Les Sages ajoutent (Chabbat 30a) que lorsque la fin de la vie de David a approché, il a demandé au Saint, béni soit-Il quel jour il devrait quitter ce monde. Il lui a répondu qu’Il prendrait son âme le jour du Chabbat. Comme il ne voulait pas qu’on prenne le deuil pour lui le jour du Chabbat, ce qui porterait atteinte à la joie et à la sainteté du Chabbat, il a demandé au Saint, béni soit-Il de le faire mourir un dimanche. D. lui a répondu : « Je ne t’ajoute pas un seul jour supplémentaire, parce qu’un royaume ne peut pas empiéter sur un autre et que le moment de régner sera venu pour ton fils Chelomo. » David a dit : « Dans ce cas, je suis prêt à mourir le vendredi. » Cela aussi Hachem l’a refusé, en disant qu’Il n’était pas disposé à lui prendre fût-ce une seule journée, parce que chaque jour de la vie de David avait une immense importance.

Ceci peut nous enseigner combien la vie qui a été attribuée à quelqu’un est chère et précieuse. En effet, elle constitue l’entrée menant vers le palais, qui est le monde à venir, et pour que nous puissions entrer dans ce magnifique palais, nous devons passer par le long corridor de notre vie ici-bas, où le moindre pas doit être précis et calculé pour que nous ne perdions pas l’entrée dans le palais. Comme nous l’avons vu de ce qui précède, tout jour et toute année de la vie sont accordés à l’homme comme un sablier dont les grains s’écoulent chacun à un moment précis, ni peu de temps avant ni peu de temps après. Si nous savons apprécier la valeur de la vie, nous saurons profiter d’elle de la meilleure façon, celle qui convient le mieux, pour la gloire et l’honneur de la Torah.

SUR LA PENTE ASCENDANTE

Un signe par le chien

Le président des institutions « Or’hot ‘Haïm OuMoché » à Lyon, Monsieur Gabriel Elbaz, a eu besoin un jour que le Créateur lui fasse la grâce de lui montrer la voie à suivre et lui donne le discernement de décider s’il devait continuer à présider nos institutions à Lyon ou bien démissionner de ce poste comme le souhaitait sa femme, pour se consacrer à la place à l’élargissement de ses affaires personnelles.

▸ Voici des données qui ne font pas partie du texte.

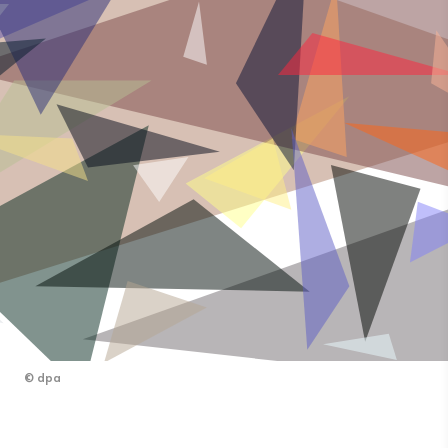
©
dpa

C’est pourquoi il s’est mis à prier Hachem en lui exposant sa demande particulière, en ajoutant qu’il demandait un signe du Ciel pour lui indiquer le chemin à prendre.

Quand j’ai entendu qu’il voulait un signe de Hachem, je le lui ai reproché en lui disant qu’il ne faut pas demander de signe, de peur qu’on n’en arrive à des doutes dans la foi si on ne reçoit pas le signe souhaité. Mais il m’a répondu : « Le Rav a raison. Quand un juif ne voit pas le signe qu’il souhaitait, des doutes dans la foi risquent de rentrer dans son cœur. Mais moi, même si je ne vois aucun signe comme je l’ai demandé, je continuerai à croire en D. avec une foi parfaite et sincère. C’est pourquoi je mériterai de voir un signe de Hachem, et alors ma foi en Lui en sera renforcée d’autant. Je serai encore plus attaché au Maître du monde et je continuerai à développer des institutions de Torah et de ‘hessed. »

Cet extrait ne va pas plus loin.